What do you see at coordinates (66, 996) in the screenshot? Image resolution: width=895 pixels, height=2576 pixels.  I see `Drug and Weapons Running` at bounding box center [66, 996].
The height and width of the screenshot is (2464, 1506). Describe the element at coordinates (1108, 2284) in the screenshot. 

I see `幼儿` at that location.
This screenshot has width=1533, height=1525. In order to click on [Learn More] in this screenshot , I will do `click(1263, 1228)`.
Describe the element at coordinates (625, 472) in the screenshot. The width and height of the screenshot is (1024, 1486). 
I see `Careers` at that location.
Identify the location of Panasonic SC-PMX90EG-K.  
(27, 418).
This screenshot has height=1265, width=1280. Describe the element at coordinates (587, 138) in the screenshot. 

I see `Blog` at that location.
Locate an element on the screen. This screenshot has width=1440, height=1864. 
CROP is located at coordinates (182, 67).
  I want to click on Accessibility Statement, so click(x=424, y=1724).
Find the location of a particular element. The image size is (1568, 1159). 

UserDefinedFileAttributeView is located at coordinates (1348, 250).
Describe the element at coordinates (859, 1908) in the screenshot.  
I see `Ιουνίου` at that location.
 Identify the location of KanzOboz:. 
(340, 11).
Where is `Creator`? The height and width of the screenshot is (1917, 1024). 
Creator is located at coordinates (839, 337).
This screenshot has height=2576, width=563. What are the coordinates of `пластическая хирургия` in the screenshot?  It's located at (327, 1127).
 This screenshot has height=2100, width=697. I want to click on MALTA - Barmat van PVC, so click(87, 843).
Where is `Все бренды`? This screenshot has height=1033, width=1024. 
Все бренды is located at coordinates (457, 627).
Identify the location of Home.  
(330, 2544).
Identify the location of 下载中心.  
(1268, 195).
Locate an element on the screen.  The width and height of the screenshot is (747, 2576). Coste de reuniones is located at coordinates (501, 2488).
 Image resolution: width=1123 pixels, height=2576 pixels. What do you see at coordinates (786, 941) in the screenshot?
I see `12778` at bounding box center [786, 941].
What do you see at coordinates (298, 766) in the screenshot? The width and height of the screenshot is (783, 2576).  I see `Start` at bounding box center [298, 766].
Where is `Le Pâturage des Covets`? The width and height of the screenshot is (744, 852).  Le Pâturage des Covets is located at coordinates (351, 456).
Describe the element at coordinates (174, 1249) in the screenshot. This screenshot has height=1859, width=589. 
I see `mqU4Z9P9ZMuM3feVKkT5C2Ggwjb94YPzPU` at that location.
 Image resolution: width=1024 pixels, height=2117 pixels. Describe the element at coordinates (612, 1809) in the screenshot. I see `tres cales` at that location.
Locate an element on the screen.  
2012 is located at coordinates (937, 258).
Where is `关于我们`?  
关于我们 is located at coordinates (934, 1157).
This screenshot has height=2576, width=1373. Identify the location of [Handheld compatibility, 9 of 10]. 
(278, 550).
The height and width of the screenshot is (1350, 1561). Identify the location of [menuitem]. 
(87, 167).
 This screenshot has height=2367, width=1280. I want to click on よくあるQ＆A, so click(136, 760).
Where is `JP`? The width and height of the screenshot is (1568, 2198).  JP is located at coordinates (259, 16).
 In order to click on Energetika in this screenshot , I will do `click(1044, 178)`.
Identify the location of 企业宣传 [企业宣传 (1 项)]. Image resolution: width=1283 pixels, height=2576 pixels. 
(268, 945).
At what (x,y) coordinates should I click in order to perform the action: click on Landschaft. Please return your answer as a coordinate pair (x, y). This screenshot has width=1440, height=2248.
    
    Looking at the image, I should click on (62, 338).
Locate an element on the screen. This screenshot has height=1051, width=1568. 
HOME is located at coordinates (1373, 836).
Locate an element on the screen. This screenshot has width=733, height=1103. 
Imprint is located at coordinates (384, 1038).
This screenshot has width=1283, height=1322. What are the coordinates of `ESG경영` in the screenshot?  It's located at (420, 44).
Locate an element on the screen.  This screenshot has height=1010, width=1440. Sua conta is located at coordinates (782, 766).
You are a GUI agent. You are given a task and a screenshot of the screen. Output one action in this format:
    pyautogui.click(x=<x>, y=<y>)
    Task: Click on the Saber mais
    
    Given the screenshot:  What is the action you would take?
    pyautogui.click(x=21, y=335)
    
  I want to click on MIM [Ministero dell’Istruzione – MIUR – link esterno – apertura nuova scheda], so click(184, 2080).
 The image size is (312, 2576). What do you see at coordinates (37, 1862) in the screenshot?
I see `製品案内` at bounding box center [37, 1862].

---

Take the data above and reproduce it exactly.

What do you see at coordinates (66, 996) in the screenshot? Image resolution: width=895 pixels, height=2576 pixels.  I see `Drug and Weapons Running` at bounding box center [66, 996].
The height and width of the screenshot is (2464, 1506). Describe the element at coordinates (1108, 2284) in the screenshot. 

I see `幼儿` at that location.
This screenshot has width=1533, height=1525. In order to click on [Learn More] in this screenshot , I will do `click(1263, 1228)`.
Describe the element at coordinates (625, 472) in the screenshot. The width and height of the screenshot is (1024, 1486). 
I see `Careers` at that location.
Identify the location of Panasonic SC-PMX90EG-K.  
(27, 418).
This screenshot has height=1265, width=1280. Describe the element at coordinates (587, 138) in the screenshot. 

I see `Blog` at that location.
Locate an element on the screen. This screenshot has width=1440, height=1864. 
CROP is located at coordinates (182, 67).
  I want to click on Accessibility Statement, so click(x=424, y=1724).
Find the location of a particular element. The image size is (1568, 1159). 

UserDefinedFileAttributeView is located at coordinates (1348, 250).
Describe the element at coordinates (859, 1908) in the screenshot.  
I see `Ιουνίου` at that location.
 Identify the location of KanzOboz:. 
(340, 11).
Where is `Creator`? The height and width of the screenshot is (1917, 1024). 
Creator is located at coordinates (839, 337).
This screenshot has height=2576, width=563. What are the coordinates of `пластическая хирургия` in the screenshot?  It's located at (327, 1127).
 This screenshot has height=2100, width=697. I want to click on MALTA - Barmat van PVC, so click(87, 843).
Where is `Все бренды`? This screenshot has height=1033, width=1024. 
Все бренды is located at coordinates (457, 627).
Identify the location of Home.  
(330, 2544).
Identify the location of 下载中心.  
(1268, 195).
Locate an element on the screen.  The width and height of the screenshot is (747, 2576). Coste de reuniones is located at coordinates (501, 2488).
 Image resolution: width=1123 pixels, height=2576 pixels. What do you see at coordinates (786, 941) in the screenshot?
I see `12778` at bounding box center [786, 941].
What do you see at coordinates (298, 766) in the screenshot? The width and height of the screenshot is (783, 2576).  I see `Start` at bounding box center [298, 766].
Where is `Le Pâturage des Covets`? The width and height of the screenshot is (744, 852).  Le Pâturage des Covets is located at coordinates (351, 456).
Describe the element at coordinates (174, 1249) in the screenshot. This screenshot has height=1859, width=589. 
I see `mqU4Z9P9ZMuM3feVKkT5C2Ggwjb94YPzPU` at that location.
 Image resolution: width=1024 pixels, height=2117 pixels. Describe the element at coordinates (612, 1809) in the screenshot. I see `tres cales` at that location.
Locate an element on the screen.  
2012 is located at coordinates (937, 258).
Where is `关于我们`?  
关于我们 is located at coordinates (934, 1157).
This screenshot has height=2576, width=1373. Identify the location of [Handheld compatibility, 9 of 10]. 
(278, 550).
The height and width of the screenshot is (1350, 1561). Identify the location of [menuitem]. 
(87, 167).
 This screenshot has height=2367, width=1280. I want to click on よくあるQ＆A, so click(136, 760).
Where is `JP`? The width and height of the screenshot is (1568, 2198).  JP is located at coordinates (259, 16).
 In order to click on Energetika in this screenshot , I will do `click(1044, 178)`.
Identify the location of 企业宣传 [企业宣传 (1 项)]. Image resolution: width=1283 pixels, height=2576 pixels. 
(268, 945).
At what (x,y) coordinates should I click in order to perform the action: click on Landschaft. Please return your answer as a coordinate pair (x, y). This screenshot has width=1440, height=2248.
    
    Looking at the image, I should click on (62, 338).
Locate an element on the screen. This screenshot has height=1051, width=1568. 
HOME is located at coordinates (1373, 836).
Locate an element on the screen. This screenshot has width=733, height=1103. 
Imprint is located at coordinates (384, 1038).
This screenshot has width=1283, height=1322. What are the coordinates of `ESG경영` in the screenshot?  It's located at (420, 44).
Locate an element on the screen.  This screenshot has height=1010, width=1440. Sua conta is located at coordinates (782, 766).
You are a GUI agent. You are given a task and a screenshot of the screen. Output one action in this format:
    pyautogui.click(x=<x>, y=<y>)
    Task: Click on the Saber mais
    
    Given the screenshot:  What is the action you would take?
    pyautogui.click(x=21, y=335)
    
  I want to click on MIM [Ministero dell’Istruzione – MIUR – link esterno – apertura nuova scheda], so click(184, 2080).
 The image size is (312, 2576). What do you see at coordinates (37, 1862) in the screenshot?
I see `製品案内` at bounding box center [37, 1862].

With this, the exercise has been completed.